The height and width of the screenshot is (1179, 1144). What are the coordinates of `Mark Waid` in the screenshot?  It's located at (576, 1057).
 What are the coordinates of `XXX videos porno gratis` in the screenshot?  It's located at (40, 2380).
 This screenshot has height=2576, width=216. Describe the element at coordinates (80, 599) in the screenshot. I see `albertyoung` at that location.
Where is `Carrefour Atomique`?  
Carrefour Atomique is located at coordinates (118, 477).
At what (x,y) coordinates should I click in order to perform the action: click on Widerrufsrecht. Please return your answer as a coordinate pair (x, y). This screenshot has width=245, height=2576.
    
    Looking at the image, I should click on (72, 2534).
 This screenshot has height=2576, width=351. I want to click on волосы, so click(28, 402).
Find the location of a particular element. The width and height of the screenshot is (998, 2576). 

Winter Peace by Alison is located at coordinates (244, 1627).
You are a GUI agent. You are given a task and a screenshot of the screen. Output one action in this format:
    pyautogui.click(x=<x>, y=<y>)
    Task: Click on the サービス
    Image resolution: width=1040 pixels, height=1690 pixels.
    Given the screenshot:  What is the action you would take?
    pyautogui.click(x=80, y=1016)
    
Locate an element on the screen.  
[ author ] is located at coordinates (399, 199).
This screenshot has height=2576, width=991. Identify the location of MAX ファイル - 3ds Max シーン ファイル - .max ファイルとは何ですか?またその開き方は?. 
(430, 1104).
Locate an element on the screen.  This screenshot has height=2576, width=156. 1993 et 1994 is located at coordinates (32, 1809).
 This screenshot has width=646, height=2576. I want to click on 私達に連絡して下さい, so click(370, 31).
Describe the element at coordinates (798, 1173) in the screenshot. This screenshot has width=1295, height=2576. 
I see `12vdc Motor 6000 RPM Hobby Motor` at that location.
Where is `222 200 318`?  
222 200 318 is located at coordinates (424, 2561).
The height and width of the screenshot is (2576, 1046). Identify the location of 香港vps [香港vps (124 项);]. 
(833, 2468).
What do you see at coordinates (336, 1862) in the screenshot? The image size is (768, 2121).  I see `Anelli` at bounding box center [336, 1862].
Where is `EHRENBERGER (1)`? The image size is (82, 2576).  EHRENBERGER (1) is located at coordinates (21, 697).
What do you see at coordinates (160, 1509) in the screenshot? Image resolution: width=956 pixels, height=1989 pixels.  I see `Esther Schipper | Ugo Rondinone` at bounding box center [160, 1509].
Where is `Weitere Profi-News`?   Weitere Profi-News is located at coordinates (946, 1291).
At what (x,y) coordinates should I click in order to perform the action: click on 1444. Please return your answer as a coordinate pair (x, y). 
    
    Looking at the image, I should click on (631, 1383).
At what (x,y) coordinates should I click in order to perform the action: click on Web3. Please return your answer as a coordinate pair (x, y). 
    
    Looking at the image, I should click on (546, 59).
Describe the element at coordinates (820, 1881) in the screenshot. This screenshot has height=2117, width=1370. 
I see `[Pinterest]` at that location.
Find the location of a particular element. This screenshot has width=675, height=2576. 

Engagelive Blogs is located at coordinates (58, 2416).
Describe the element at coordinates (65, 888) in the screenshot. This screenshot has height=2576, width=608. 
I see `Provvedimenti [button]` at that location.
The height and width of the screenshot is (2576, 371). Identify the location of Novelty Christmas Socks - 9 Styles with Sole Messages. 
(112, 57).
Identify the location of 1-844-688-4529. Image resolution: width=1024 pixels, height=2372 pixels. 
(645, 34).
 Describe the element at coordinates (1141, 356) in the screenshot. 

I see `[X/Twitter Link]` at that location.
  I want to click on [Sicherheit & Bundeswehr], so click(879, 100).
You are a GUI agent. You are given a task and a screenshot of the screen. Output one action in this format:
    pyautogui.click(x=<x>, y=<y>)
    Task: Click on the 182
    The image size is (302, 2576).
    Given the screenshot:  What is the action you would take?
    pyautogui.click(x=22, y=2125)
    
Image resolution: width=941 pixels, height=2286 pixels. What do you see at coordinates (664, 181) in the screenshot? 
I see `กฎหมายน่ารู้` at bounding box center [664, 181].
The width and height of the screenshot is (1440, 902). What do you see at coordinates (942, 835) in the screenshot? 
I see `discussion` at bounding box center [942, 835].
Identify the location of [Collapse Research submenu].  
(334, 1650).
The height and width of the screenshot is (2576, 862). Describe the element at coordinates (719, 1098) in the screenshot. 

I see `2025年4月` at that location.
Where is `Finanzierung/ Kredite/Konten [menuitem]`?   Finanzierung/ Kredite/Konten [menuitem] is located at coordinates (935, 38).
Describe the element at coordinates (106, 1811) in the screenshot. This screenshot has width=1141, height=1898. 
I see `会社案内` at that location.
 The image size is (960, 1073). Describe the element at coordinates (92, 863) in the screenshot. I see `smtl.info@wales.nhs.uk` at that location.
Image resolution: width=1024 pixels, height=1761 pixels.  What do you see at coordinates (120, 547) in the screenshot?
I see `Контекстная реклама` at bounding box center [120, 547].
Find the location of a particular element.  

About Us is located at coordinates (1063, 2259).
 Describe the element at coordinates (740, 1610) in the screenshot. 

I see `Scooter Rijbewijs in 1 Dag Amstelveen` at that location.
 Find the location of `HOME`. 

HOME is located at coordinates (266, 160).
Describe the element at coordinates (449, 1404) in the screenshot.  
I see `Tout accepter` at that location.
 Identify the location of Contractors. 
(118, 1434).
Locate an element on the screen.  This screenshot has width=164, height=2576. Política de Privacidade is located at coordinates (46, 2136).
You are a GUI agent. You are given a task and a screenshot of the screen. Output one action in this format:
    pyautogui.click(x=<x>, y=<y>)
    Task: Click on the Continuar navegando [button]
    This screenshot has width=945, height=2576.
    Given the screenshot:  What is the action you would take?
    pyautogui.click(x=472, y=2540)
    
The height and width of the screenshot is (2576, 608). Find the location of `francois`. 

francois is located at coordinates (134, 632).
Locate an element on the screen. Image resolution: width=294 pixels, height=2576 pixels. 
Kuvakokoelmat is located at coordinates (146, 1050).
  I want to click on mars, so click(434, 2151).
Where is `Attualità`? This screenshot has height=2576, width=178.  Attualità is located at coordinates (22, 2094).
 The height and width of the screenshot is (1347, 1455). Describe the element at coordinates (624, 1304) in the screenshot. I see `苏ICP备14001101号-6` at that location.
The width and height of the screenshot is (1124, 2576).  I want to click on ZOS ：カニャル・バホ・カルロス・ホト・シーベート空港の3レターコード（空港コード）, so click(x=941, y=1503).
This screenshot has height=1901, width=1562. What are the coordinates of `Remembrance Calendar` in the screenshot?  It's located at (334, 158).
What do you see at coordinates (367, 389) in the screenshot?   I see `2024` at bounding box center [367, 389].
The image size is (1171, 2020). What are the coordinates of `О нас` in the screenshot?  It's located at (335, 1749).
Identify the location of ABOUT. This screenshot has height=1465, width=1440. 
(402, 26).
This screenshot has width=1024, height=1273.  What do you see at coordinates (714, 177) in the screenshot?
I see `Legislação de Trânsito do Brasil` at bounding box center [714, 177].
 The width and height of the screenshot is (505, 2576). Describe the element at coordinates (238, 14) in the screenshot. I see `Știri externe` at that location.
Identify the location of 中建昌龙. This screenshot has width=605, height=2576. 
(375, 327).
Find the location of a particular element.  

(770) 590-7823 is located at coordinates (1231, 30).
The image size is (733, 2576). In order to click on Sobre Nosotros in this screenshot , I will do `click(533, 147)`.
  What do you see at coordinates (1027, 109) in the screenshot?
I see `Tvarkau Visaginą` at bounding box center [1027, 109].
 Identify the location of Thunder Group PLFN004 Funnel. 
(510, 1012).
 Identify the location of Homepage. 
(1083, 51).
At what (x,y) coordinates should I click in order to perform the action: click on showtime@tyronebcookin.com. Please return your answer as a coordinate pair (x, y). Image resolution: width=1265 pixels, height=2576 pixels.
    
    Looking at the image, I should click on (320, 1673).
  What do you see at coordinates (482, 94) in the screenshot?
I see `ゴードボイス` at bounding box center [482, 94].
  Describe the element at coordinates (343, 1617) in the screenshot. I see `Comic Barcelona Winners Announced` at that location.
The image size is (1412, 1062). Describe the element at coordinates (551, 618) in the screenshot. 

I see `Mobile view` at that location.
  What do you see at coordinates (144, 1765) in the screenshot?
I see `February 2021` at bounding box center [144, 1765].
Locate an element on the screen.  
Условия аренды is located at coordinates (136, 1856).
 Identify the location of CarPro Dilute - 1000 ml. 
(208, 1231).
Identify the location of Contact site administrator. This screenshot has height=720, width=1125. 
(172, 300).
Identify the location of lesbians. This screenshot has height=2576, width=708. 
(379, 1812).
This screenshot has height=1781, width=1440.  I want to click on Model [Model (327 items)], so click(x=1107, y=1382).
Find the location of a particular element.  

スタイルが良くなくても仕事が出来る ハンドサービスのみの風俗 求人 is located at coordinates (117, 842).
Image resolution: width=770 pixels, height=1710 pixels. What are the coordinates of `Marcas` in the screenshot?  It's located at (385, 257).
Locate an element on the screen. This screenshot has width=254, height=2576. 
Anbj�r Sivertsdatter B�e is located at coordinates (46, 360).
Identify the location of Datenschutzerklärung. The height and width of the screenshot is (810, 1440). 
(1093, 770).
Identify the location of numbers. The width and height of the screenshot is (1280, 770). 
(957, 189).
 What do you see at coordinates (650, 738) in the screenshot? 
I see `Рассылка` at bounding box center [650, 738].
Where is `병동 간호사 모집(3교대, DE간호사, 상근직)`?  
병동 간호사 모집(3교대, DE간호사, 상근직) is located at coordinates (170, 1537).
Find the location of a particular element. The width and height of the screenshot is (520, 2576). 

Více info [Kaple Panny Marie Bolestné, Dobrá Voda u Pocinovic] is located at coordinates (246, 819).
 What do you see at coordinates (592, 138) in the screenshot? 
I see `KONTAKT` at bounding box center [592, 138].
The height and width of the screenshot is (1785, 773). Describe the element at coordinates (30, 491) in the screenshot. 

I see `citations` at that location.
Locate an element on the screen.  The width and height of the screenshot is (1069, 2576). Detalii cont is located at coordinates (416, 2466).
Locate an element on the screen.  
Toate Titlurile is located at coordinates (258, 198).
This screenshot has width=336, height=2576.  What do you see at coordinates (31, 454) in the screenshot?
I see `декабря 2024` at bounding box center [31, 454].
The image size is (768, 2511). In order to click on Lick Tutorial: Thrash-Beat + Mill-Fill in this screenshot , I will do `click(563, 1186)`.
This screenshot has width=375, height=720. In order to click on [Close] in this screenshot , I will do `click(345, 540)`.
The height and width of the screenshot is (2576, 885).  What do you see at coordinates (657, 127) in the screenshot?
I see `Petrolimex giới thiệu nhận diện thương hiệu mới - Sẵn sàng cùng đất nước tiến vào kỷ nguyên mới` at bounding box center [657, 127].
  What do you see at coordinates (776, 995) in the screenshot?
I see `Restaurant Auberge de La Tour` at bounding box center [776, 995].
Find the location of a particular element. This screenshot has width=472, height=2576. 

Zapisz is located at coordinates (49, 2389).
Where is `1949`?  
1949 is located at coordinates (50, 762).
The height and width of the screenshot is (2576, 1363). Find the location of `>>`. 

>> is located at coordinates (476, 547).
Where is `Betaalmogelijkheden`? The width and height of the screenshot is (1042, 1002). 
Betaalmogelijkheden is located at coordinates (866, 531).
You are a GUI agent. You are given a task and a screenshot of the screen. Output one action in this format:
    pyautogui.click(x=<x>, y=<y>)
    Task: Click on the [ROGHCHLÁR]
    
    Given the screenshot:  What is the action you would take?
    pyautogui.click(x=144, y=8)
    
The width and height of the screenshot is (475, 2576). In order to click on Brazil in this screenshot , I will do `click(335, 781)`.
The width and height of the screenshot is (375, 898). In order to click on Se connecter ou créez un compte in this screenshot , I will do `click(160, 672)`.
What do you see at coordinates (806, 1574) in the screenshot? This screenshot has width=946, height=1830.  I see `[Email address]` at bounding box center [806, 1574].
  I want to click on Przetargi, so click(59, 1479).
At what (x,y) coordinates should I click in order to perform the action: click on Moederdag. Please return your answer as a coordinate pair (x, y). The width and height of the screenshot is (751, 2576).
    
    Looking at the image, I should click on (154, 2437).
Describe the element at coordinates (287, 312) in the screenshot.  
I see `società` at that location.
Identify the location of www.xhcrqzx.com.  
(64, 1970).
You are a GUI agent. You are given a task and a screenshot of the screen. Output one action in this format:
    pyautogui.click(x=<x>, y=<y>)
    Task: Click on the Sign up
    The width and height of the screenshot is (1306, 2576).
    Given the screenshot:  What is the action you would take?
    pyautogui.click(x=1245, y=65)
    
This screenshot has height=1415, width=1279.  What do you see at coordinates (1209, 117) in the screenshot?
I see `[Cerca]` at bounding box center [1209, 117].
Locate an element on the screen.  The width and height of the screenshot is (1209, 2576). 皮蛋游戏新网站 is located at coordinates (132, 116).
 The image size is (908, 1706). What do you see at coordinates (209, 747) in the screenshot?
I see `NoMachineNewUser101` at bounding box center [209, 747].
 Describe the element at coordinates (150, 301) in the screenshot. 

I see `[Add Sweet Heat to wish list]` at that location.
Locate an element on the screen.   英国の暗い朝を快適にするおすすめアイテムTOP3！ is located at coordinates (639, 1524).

» **YOUR OBJECTIVE**: Beginning at the line where "This screenshot has height=1415, width=1279." appears, extract each line through the end of the data above; keep them exact and include nothing else.

» **WRITTEN REPLY**:
This screenshot has height=1415, width=1279.  What do you see at coordinates (1209, 117) in the screenshot?
I see `[Cerca]` at bounding box center [1209, 117].
Locate an element on the screen.  The width and height of the screenshot is (1209, 2576). 皮蛋游戏新网站 is located at coordinates (132, 116).
 The image size is (908, 1706). What do you see at coordinates (209, 747) in the screenshot?
I see `NoMachineNewUser101` at bounding box center [209, 747].
 Describe the element at coordinates (150, 301) in the screenshot. 

I see `[Add Sweet Heat to wish list]` at that location.
Locate an element on the screen.   英国の暗い朝を快適にするおすすめアイテムTOP3！ is located at coordinates (639, 1524).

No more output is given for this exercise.